The problem:
Starting with the line that contains "Правила использования материалов сайта" and stopping after the line that contains "Avec une nouvelle signature extérieure et un", return each line below exactly as written, with no others.

[Extracted page text data]
^^^^

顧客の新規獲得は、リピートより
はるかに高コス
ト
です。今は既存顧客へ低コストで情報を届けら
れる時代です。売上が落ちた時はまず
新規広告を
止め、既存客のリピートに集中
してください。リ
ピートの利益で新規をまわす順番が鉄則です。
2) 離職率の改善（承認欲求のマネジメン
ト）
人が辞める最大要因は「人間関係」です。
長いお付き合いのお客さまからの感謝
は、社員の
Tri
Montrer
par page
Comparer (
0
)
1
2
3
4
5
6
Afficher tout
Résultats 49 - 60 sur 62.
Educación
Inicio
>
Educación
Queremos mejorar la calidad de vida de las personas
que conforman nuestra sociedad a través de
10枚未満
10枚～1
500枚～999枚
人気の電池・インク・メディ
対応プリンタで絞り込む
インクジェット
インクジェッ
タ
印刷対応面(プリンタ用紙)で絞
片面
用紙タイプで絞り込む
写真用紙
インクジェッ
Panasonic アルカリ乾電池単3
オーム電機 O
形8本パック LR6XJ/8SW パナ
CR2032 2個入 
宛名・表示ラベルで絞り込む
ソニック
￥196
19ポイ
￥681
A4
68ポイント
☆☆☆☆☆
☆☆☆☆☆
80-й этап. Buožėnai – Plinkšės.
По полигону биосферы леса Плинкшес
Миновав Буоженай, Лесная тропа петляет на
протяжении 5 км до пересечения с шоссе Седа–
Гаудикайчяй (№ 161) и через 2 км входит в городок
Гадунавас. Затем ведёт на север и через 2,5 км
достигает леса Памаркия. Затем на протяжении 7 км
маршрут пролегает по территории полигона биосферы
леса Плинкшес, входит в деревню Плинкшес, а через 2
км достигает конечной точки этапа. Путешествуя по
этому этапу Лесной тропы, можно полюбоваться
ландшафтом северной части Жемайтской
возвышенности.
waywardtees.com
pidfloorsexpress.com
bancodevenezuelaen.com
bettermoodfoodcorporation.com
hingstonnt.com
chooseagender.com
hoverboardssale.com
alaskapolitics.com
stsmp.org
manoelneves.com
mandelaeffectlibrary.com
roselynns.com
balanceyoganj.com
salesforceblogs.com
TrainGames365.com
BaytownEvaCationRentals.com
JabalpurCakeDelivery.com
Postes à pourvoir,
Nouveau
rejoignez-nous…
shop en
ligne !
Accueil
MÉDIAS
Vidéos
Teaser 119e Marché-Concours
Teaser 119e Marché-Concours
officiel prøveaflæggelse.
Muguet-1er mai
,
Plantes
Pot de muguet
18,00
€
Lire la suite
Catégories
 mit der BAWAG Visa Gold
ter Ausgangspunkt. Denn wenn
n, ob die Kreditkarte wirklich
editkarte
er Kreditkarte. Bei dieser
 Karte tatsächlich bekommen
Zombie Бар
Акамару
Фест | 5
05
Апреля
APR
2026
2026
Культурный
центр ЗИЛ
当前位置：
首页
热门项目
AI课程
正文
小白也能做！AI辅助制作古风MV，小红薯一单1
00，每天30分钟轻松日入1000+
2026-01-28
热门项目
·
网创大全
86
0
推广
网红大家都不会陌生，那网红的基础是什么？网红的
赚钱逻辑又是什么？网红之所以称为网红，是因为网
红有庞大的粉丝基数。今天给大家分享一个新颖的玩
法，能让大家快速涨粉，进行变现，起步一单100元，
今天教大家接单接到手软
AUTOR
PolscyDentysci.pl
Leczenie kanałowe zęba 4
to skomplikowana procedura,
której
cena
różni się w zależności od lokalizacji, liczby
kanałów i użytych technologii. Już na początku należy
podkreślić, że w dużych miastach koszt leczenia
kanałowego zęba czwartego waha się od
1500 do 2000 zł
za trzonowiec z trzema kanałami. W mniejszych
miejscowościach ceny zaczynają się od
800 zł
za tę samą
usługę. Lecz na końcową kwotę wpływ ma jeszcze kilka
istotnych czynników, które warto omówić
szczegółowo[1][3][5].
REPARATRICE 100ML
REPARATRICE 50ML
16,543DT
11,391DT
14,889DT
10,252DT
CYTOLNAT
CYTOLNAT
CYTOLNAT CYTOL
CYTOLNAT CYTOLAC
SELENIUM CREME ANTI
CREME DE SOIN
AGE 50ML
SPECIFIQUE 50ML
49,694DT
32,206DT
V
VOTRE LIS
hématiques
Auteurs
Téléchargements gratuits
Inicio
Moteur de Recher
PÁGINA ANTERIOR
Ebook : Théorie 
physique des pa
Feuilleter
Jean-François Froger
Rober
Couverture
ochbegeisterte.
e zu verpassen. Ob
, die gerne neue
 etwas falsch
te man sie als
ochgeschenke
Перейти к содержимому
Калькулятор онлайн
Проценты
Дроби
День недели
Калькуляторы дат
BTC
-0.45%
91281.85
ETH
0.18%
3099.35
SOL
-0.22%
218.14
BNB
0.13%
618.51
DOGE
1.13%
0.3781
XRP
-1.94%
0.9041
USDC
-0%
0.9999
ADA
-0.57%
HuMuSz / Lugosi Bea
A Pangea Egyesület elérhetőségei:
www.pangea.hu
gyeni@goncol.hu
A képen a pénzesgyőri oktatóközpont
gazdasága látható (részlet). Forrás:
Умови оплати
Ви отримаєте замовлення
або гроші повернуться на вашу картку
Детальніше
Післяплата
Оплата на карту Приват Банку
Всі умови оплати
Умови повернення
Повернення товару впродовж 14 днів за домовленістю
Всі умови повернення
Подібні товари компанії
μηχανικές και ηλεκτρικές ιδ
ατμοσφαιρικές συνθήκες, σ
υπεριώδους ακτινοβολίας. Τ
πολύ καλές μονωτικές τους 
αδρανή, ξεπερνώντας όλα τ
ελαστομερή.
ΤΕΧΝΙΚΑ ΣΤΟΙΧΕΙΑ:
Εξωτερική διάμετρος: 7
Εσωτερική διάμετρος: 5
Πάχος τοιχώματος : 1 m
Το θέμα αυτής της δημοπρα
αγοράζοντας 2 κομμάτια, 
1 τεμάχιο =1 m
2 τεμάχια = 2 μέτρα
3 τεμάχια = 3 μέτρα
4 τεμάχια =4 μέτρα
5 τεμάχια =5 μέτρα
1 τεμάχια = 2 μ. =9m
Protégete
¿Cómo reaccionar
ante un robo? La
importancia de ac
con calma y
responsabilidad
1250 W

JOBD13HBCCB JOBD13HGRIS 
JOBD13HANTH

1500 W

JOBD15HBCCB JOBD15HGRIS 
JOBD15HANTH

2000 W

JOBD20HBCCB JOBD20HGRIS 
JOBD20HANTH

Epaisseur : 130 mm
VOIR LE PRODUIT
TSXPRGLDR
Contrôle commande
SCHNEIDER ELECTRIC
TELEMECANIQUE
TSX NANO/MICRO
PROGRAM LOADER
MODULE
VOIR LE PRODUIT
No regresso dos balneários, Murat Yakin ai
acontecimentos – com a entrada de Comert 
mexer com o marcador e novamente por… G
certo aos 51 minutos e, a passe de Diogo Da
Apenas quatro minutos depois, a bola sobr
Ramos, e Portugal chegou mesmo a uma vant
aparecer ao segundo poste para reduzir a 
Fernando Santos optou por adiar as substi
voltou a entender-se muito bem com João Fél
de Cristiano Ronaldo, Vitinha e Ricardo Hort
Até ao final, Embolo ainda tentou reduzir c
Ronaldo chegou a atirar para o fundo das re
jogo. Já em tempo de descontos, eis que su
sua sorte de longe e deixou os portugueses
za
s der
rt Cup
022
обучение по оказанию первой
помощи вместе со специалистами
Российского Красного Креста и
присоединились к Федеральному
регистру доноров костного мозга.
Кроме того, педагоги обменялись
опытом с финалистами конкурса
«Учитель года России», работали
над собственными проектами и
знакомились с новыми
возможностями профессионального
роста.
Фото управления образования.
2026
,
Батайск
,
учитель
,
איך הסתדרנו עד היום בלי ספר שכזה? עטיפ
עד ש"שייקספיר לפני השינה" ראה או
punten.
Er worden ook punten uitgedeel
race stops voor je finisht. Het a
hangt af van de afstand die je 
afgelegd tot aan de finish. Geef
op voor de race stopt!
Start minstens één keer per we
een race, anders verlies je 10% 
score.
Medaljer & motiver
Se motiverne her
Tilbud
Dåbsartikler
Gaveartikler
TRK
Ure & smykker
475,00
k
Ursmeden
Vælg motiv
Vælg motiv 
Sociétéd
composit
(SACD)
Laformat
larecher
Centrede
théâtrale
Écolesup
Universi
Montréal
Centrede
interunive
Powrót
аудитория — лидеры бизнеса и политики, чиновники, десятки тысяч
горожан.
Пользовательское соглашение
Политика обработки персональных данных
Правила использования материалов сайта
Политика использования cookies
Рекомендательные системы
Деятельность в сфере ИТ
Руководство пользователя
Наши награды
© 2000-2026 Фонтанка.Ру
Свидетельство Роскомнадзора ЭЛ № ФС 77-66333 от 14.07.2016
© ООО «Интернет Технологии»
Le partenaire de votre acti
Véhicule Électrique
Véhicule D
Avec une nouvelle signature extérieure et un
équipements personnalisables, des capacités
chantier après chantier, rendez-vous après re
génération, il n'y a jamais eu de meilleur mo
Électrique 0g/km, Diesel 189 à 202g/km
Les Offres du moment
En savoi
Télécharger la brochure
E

^^^^

Written solution:
Правила использования материалов сайта
Политика использования cookies
Рекомендательные системы
Деятельность в сфере ИТ
Руководство пользователя
Наши награды
© 2000-2026 Фонтанка.Ру
Свидетельство Роскомнадзора ЭЛ № ФС 77-66333 от 14.07.2016
© ООО «Интернет Технологии»
Le partenaire de votre acti
Véhicule Électrique
Véhicule D
Avec une nouvelle signature extérieure et un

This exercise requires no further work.